A Swiss insurance agency has ruled that drivers working for ride-hailing company Uber are classified as employees rather than independent contractors.
This designation means that Uber will be required to pay social security contributions for its drivers, Reuters reported.
While the California-based startup is expected to challenge the ruling, Uber continues to clash with regulators that have accused the business of sidestepping national labor protection standards and ignoring collective negotiation with drivers who work on freelance terms.
The agency, Suva, provides obligatory on-the-job accident insurance in Switzerland and also makes a decision on which workers are freelance versus employees.
A Suva spokesman told Reuters that the decision is not a general ruling on Uber’s business model, but instead concerns a particular driver who sought clarification on his status.
“For us it is not about the company but about the person involved,” he explained.
Last October, Uber was dealt a blow in the U.K. when an employment tribunal ruled Uber drivers are workers instead of self-employed contractors.
According to a report, the ruling means workers of the gig economy, at least in the case of Uber, get holiday pay, paid rest breaks and the national minimum wage.
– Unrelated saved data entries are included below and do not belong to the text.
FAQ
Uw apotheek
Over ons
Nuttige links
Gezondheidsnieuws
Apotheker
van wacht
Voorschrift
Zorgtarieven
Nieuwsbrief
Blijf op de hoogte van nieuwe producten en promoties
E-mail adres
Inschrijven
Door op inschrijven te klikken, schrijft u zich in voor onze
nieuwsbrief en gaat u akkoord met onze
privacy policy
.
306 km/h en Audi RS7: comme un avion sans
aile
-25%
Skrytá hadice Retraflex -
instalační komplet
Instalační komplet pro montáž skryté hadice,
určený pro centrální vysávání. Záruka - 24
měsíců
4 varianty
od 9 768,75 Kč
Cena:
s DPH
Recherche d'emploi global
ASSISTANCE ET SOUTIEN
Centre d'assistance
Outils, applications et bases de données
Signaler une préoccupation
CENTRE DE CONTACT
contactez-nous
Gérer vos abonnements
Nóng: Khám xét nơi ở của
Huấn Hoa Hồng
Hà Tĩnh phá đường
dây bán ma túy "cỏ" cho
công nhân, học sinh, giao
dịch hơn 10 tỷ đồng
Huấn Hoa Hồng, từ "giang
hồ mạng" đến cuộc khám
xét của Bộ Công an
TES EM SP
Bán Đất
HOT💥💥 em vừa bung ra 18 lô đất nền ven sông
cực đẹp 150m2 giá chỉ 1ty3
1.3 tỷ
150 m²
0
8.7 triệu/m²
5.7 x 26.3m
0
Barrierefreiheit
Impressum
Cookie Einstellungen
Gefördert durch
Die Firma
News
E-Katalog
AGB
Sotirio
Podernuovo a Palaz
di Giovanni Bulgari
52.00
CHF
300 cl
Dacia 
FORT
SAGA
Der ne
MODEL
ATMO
Uber, noted the report, plans to appeal the ruling.
“Tens of thousands of people in London drive with Uber precisely because they want to be self-employed and their own boss,” said Jo Bertram, regional general manager of Uber in the U.K., in a statement to TechCrunch. “The overwhelming majority of drivers who use the Uber app want to keep the freedom and flexibility of being able to drive when and where they want. While the decision of this preliminary hearing only affects two people, we will be appealing it.”